Surgical treatment for HS: When HS grows deep into the skin, medicine alone may not be effective. Your dermatologist may recommend a surgical procedure. The following can be performed in a dermatologist’s office or clinic:

  • Laser surgery: This treatment is showing promise. Some patients clear after several treatments. Lasers are proving effective at clearing new and deep HS breakouts. This treatment may be helpful because it destroys the hair follicles.
  • Deroofing: This surgery may be an option for patients who have painful HS that repeatedly returns. The surgeon turns deep, painful HS into scars.
  • Drain or incise: During the surgery, the dermatologist drains 1 or 2 lesions or cuts them out. This can bring short-term relief, but the HS can return.
  • Excision: This involves surgically cutting out the HS and some normal-looking skin. Because the wound is deep, the area needs to be covered with a skin graft (skin removed from another part of your body) or skin flap (skin from nearby is pulled over to cover the wound). HS does not return to the treated area, but it can develop nearby.
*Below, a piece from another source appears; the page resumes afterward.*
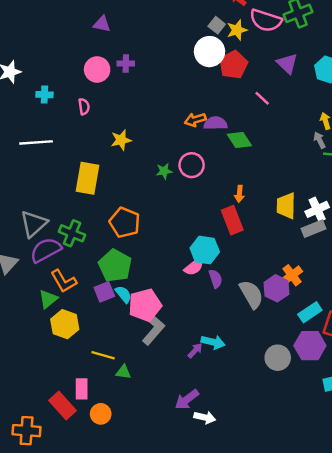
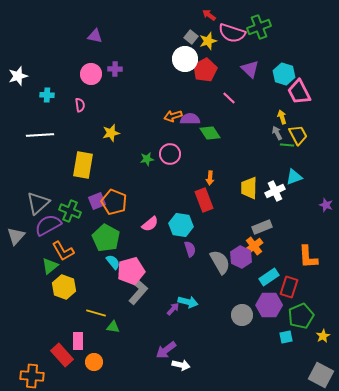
gray rectangle: (314, 229) -> (262, 227), moved
pink semicircle: (194, 267) -> (150, 224), moved
purple square: (104, 292) -> (97, 201), moved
No one treatment works for everyone who has HS. Sometimes, a patient needs to try a few different treatments to find one that works.

Outcome: Lifestyle changes can be effective

Many people have HS for life. Studies continue to show that making certain lifestyle changes can help tremendously. Weight loss has proven so effective that some patients say maintaining a healthy weight prevents HS breakouts.